[Given records — start]

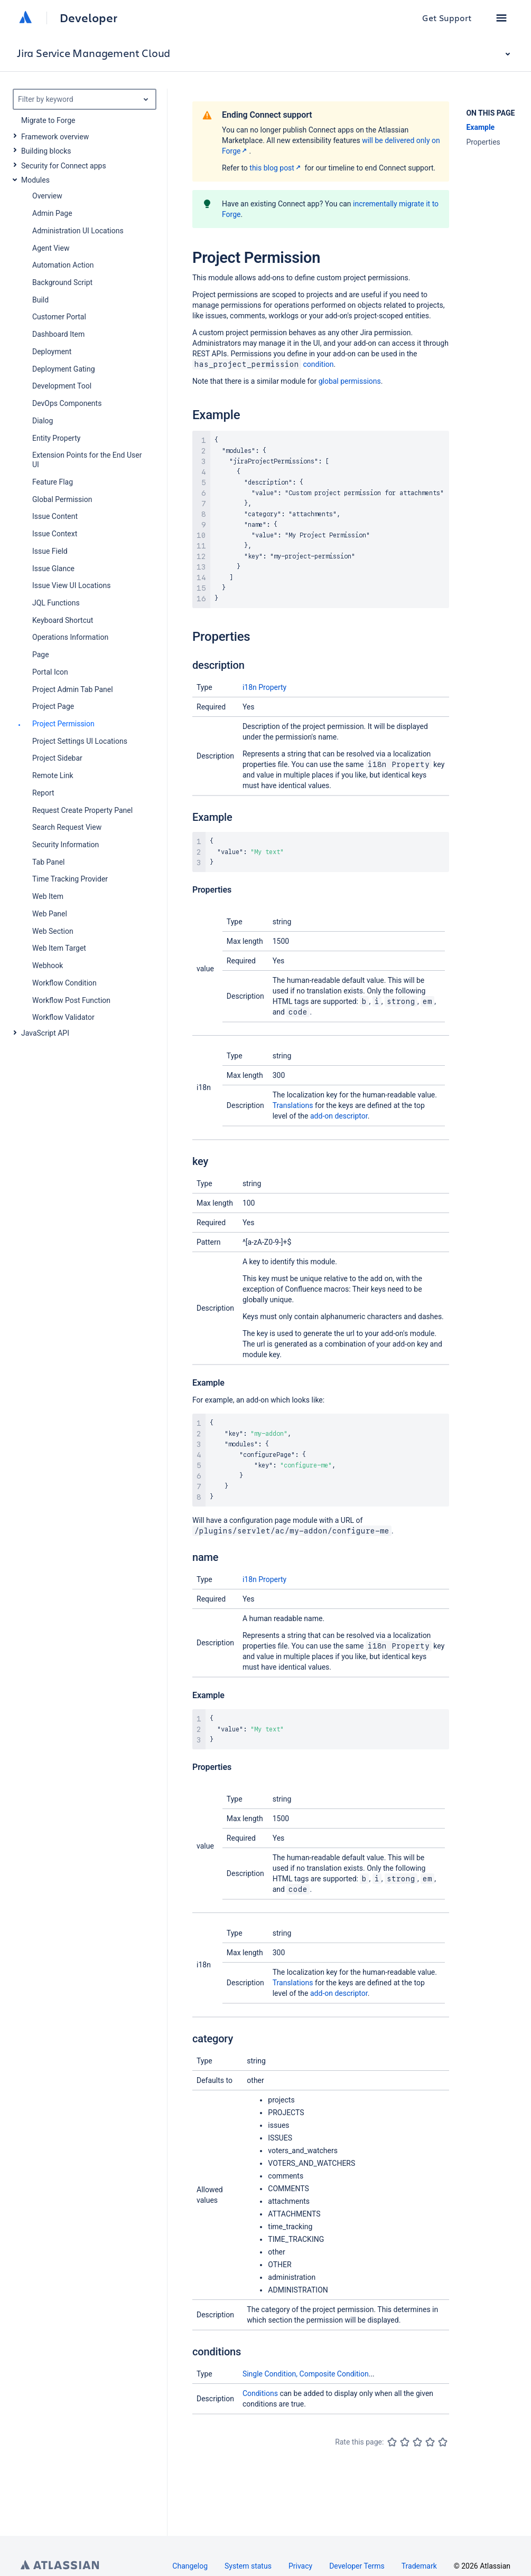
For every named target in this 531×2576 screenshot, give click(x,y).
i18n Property (264, 687)
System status (248, 2566)
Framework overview (55, 136)
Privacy (300, 2566)
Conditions (260, 2393)
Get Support (447, 17)
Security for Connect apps (63, 166)
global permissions (350, 381)
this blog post (276, 168)
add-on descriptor (339, 1116)
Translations (293, 1105)
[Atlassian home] (25, 18)
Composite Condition (334, 2374)
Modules (35, 180)
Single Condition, (271, 2374)
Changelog (190, 2566)
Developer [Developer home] (88, 18)
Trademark (419, 2566)
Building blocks (46, 151)
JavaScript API (45, 1033)
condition (318, 364)
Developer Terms (357, 2566)
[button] (501, 18)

[Given records — finish]

> **Exercise requirements**
From the listing above, copy every line that includes the word "this".

> **Output of the exercise**
For every named target in this 531×2576 screenshot, give click(x,y).
this blog post (276, 168)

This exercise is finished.